But Hurricane Harvey should serve as a reminder to New Yorkers, the most important being to prepare for the next catastrophic weather event.
It's important to have a plan because there's so much uncertainty surrounding these major storms. Sometimes they completely miss, sometimes the damage is worse than expected. You should always be hoping for the best but preparing for the worst.
Many residents of Houston were trapped in their homes when they were advised against evacuating. And truthfully, many people cannot afford to leave their homes for a prolonged period of time.
That's why it's important now, not three days before the storm, to come up with a plan of evacuation. Make sure you have an emergency kit in case you need to leave town for a few days, if that's an option. If you have a family member nearby outside of a flood zone, make a plan now.
If you don't have the means to leave, make sure your home is stocked with supplies like fresh water and emergency chargers for phones and radios.

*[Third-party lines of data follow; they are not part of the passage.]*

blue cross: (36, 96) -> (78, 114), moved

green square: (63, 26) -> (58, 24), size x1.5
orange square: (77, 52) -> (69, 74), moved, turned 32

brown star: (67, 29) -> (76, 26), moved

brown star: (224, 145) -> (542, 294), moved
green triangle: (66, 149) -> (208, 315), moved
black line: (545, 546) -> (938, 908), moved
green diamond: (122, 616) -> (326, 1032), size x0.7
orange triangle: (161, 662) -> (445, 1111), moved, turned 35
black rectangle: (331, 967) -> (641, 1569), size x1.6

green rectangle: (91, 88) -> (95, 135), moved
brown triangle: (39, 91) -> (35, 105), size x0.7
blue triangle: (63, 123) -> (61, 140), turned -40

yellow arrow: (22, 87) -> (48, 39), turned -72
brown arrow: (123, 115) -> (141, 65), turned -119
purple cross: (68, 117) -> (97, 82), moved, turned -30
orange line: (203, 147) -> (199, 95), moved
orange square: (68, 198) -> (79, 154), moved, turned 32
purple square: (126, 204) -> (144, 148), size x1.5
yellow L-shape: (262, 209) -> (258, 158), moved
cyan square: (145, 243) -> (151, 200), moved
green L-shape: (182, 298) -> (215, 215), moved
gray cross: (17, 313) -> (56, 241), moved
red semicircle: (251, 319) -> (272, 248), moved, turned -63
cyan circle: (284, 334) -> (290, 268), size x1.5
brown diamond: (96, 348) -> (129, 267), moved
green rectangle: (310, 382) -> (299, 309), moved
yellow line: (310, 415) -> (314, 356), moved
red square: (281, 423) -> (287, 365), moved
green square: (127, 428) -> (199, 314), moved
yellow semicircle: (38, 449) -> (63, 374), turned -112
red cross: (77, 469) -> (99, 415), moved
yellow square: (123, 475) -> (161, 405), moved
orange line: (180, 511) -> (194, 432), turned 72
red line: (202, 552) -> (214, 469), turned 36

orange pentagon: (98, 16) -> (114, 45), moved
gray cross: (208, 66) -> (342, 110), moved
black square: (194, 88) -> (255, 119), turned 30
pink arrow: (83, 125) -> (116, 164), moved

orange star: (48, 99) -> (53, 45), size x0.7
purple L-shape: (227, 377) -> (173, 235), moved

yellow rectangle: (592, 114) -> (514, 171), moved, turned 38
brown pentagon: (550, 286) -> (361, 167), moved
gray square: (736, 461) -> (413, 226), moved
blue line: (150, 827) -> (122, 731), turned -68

It could make all the difference.
Hurricane Harvey should also be a reminder to the city that green infrastructure is more important than high-rise developments along the waterfront.
In low-lying areas like Long Island City and Williamsburg, the city should be focusing more time and energy on resiliency measures instead of letting the waterfront become populated with luxury towers.
For example, the city announced they are planning on building a school, offices and 1,000 apartments in a hurricane evacuation zone in Long Island City. A petition was circulated calling instead for public parkland on the city-owned property, which would make the area more resistant to flooding.
The final reminder is one of charity. If you have the means, find a reputable local organization like local food banks or animal rescues and donate.